- About this task: This exercise calls for duplicating every entry below exactly, without the images.

- Records for this task:
____

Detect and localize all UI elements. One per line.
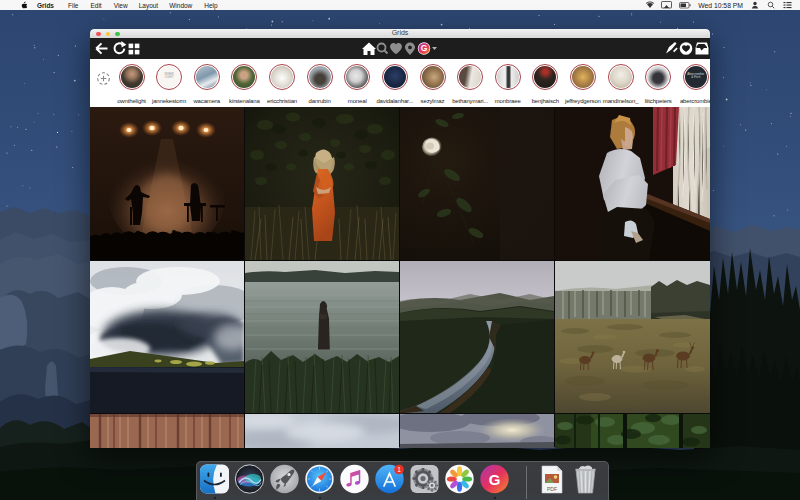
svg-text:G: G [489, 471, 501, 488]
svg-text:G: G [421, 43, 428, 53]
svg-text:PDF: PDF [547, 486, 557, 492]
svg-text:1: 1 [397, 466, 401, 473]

____

- Exercise output:
Detect and localize all UI elements. One per line.
svg-text:G: G [489, 471, 501, 488]
svg-text:G: G [421, 43, 428, 53]
svg-text:PDF: PDF [547, 486, 557, 492]
svg-text:1: 1 [397, 466, 401, 473]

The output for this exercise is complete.